Peter Gouras on Fixation Methods and Human Brain Preservation

 In Electron Microscopy, Macular Degeneration

Biography: Peter Gouras, M.D., Ph.D. h.c., is a Professor of Opthamology at Columbia University. He is a pioneer in the transplantation of retinal pigment epithelial cells and successfully treated a rat model of retinitis pigmentosa by transplanting these cells. Translating his research from the bench to the bedside, he also performed the first human retinal cell transplant in 1994. His current research employs electron microscopy to study the effects of aging, genetics, and calorie restriction on a primate model of macular degeneration. He also serves on the scientific advisory board of the Cryonics Institute.

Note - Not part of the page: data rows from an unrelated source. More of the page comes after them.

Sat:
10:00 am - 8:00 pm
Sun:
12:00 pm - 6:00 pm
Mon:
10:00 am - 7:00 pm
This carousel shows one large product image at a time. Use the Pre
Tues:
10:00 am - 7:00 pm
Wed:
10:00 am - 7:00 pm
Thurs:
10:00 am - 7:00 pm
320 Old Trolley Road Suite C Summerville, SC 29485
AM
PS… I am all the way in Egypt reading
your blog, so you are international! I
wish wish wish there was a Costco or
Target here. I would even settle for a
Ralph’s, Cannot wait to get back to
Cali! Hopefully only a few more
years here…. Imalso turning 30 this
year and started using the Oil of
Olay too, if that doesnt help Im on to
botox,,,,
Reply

Andy McKenzie: Through your research, you’ve worked on the chemical fixation of a number of different tissues. As I understand it, this has chiefly been on the the retina, where you have done groundbreaking work, but you’ve also fully preserved rhesus monkey brains for subsequent study. In you experience, what have been one or two of the major challenges that are involved with scaling from smaller tissues to larger ones?

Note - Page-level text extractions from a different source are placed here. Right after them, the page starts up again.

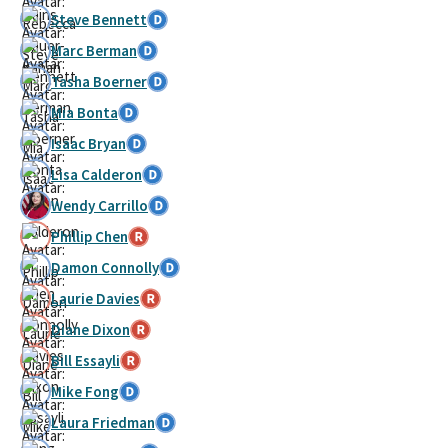
Steve Bennett
Marc Berman
Tasha Boerner
Mia Bonta
Isaac Bryan
Lisa Calderon
Wendy Carrillo
Phillip Chen
Damon Connolly
Laurie Davies
Diane Dixon
Bill Essayli
Mike Fong
Laura Friedman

Peter Gouras: For the brain it is essential to perfuse the organ as rapidly as possible after death, minutes rather than hours post mortem. I have always perfused monkey heads with their brains by first perfusing with cool saline, about 500ml, through the ascending aorta, clamping off the descending aorta and checking the venous outflow in a cut jugular vein for the loss of erythrocyte redness. Then I follow this with a buffered solution of glutaraldehyde (4%), about 500 ml. This usually produces some muscular contractions due to aldehyde irritation of some neural circuits. These slight motor movements provide me with a clue that the perfusate has gone through the brain. Good perfusion can always be checked by examining the tissue for any erythrocytes in vessels during histological examination usually best by electron microscopy. For mouse brain you must enter the circulation through the heart and much less solution is needed. For the retina it is not necessary to perfuse. One must only inject about 5-10 ml of the fixative into the vitreous cavity. The fixative rapidly diffuse into the retina and choroid and provides as good fixation as with perfusion.

Andy McKenzie: What do you think are the key one or two obstacles to be overcome if brain preservation were to be performed as an emergency elective procedure in a more formal medical setting?

Peter Gouras: I have tried to suggest that there has never been any perfusion of a human brain as far as I can tell. I have suggested here at Columbia that the donor organ team perfuse the brain of a donor who gives up other organs for transplantation. This could be added to his death request as an organ donor. We have a large facility in the Pathology Department that obtains human brains but only after long (10 hours) post mortem times. The brain is then dissected and put in a solution of 10% formaldehyde. The fixative reaches the brain interior by slow diffusion. I have examined the visual cortex of one of their human brains by electron microscopy and the status of the tissue is poor. One can perform some immunohistochemistry examined by light microscopy but one cannot do any circuit tracing, which is unfortunate. It would be a major advantage to have the donor teams cooperate by performing brain perfusion after the other transplantable organs are removed. One would have to eliminate any possible toxicity from aldehyde in the atmosphere but then you can really approach the fascinating project of tracing with great precision all the connections in a human brain.

Andy McKenzie: How do you think that you could measure, mitigate, or get around (eg, via a different perfusion agent) the problem of aldehyde toxicity?

Peter Gouras: I don’t think glutaraldehyde perfusion is a problem with proper ventilation. An option could be to perfuse the brain with a cold solution to reduce the brain temperature for transport and then do the fixation under a chemical hood.

Andy McKenzie: What do you think are the most pressing research problems in brain preservation?

Peter Gouras: 1. The unpredictable delay between clinical death and any attempt to preserve the brain.

2. The failure to develop a successful way so far to deep freeze the brain and rewarm it without producing damage.

3. Rejuvenating a senescent brain.

Andy McKenzie: Thank you so much for the fascinating answers, Dr. Gouras!